Patel, an attorney with The Center for Constitutional Rights in New York, attended a protest against SB 1070 outside the Maricopa County Fourth Avenue Jail in downtown Phoenix on July 29, 2010, shortly after the legislation was enacted. Claiming she was acting as a legal observer, Patel took photographs and recorded the names of protesters who were arrested. After declaring the protest to be an unlawful assembly and commanding the protestors to disperse, County Sheriff’s Deputies began arresting individuals who had formed a human chain blocking the driveway leading to the jail’s sally port. Officers then told the crowd it had fifteen more minutes to disperse and went back into the jail.

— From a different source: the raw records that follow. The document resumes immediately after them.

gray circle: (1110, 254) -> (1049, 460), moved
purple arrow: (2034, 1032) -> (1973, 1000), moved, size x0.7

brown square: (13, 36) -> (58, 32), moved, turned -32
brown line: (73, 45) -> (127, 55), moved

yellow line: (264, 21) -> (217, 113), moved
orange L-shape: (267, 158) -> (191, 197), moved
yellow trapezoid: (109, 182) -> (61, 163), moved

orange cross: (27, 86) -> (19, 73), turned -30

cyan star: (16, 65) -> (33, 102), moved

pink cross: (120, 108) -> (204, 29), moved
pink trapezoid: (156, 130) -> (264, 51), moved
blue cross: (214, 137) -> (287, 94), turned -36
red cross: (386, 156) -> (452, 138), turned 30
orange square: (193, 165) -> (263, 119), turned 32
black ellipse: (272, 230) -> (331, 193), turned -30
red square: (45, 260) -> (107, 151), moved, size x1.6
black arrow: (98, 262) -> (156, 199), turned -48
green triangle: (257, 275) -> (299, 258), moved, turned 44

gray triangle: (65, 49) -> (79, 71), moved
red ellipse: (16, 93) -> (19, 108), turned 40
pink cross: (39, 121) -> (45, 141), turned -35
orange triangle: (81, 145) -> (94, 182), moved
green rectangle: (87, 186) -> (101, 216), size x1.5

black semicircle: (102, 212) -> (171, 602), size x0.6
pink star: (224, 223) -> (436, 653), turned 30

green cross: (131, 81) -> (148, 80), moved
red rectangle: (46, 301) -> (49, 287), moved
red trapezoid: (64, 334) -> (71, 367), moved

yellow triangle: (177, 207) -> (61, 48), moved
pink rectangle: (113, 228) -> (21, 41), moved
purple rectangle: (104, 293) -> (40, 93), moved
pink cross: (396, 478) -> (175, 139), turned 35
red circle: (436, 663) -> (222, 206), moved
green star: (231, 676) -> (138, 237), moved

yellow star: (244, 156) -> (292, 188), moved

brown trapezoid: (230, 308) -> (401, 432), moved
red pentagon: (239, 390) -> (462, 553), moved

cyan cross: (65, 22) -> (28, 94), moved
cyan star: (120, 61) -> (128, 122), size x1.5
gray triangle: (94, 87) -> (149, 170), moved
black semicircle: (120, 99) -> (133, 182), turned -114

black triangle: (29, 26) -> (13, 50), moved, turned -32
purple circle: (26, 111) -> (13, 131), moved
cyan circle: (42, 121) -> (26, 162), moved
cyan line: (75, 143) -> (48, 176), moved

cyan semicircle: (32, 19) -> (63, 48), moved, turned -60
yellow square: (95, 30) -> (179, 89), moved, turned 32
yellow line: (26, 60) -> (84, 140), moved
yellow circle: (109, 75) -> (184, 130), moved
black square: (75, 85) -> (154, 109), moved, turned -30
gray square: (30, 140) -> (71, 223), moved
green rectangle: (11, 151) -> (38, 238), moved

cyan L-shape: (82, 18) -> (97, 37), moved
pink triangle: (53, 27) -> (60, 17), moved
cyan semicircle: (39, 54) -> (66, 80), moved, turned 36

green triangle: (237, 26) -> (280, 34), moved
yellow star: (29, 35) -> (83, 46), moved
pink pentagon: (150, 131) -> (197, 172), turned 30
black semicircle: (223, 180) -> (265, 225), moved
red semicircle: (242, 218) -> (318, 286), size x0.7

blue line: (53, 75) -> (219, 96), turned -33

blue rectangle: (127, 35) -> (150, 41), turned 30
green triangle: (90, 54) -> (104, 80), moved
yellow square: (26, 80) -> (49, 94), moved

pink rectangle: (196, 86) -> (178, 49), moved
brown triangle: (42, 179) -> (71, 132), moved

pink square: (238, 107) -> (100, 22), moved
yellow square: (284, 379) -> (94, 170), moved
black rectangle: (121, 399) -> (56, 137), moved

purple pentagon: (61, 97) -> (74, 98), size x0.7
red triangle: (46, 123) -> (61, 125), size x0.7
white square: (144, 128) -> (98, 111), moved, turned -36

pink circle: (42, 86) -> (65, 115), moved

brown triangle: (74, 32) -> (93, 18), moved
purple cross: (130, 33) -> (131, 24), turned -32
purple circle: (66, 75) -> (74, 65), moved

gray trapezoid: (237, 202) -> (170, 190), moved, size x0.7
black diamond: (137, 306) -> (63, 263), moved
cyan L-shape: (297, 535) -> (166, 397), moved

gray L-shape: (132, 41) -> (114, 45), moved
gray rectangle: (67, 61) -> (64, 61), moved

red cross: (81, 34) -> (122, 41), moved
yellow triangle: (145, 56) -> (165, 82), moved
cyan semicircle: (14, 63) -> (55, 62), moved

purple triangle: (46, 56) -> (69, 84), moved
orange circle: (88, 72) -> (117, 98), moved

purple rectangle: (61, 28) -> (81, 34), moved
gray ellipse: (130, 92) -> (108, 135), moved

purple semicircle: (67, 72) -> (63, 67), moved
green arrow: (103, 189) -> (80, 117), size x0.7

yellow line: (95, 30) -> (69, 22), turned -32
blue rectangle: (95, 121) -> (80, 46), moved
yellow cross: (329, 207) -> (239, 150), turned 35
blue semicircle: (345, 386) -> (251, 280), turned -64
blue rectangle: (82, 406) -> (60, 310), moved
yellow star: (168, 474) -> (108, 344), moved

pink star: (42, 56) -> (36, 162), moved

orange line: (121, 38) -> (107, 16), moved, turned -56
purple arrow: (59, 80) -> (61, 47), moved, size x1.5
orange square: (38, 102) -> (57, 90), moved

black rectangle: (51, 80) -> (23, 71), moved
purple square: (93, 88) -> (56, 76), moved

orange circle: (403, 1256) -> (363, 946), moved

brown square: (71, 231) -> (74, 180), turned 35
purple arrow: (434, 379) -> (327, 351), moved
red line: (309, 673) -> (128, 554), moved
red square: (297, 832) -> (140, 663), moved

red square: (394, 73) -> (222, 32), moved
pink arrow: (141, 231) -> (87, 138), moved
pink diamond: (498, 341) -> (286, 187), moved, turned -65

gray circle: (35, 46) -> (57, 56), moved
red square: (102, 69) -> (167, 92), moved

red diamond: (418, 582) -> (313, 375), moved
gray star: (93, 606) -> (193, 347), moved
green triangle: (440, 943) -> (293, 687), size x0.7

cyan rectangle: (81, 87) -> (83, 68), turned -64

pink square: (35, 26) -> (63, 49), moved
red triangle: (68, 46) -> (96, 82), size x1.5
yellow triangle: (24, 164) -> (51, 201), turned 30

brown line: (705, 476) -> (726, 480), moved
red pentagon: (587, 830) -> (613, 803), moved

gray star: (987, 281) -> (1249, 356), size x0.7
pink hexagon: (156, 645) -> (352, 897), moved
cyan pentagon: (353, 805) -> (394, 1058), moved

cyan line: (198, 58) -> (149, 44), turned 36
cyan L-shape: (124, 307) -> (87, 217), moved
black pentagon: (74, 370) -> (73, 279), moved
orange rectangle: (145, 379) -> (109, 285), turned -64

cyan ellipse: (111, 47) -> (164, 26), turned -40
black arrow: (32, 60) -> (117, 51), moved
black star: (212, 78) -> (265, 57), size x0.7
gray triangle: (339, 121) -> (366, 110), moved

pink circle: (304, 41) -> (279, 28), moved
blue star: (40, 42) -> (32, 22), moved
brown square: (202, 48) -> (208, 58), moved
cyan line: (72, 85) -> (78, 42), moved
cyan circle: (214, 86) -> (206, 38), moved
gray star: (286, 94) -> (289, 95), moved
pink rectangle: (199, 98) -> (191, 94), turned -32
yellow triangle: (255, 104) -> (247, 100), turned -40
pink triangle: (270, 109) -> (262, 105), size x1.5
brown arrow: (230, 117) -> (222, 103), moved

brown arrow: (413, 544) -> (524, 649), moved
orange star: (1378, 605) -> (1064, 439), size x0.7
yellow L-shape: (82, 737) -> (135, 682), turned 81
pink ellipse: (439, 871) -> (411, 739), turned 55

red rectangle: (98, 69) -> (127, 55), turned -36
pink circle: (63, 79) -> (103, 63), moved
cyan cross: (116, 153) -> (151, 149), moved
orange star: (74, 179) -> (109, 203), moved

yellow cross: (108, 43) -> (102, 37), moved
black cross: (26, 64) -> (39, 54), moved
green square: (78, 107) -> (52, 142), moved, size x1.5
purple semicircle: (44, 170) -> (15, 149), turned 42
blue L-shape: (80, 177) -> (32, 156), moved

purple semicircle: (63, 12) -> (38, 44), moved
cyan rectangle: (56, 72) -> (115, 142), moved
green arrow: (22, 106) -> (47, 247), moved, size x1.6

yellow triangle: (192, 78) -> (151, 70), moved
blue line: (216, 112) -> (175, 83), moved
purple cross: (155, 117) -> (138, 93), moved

About fifteen minutes later, deputies came back outside and ordered protesters to clear the driveway or face immediate arrest. Patel was subsequently arrested, along with several others, and charged with obstructing a public thoroughfare (A.R.S. § 13-2906) and failing to comply with a police officer (A.R.S. § 28-622). The charges were later dismissed by the County Attorney’s Office.
In her claim against Maricopa County, Patel sought unspecified compensatory and punitive damages as well as injunctive relief from the Sheriff’s Office. “Under the totality of the circumstances, a prudent person would have believed that Plaintiff committed a crime under A.R.S. § 28-622(A) by willfully failing to comply with an officer’s order or direction,” Judge Wake wrote in his order denying Patel’s claim. “Based on the undisputed evidence here, the arresting deputy reasonably believed that Plaintiff had committed a crime and that her arrest was lawful.”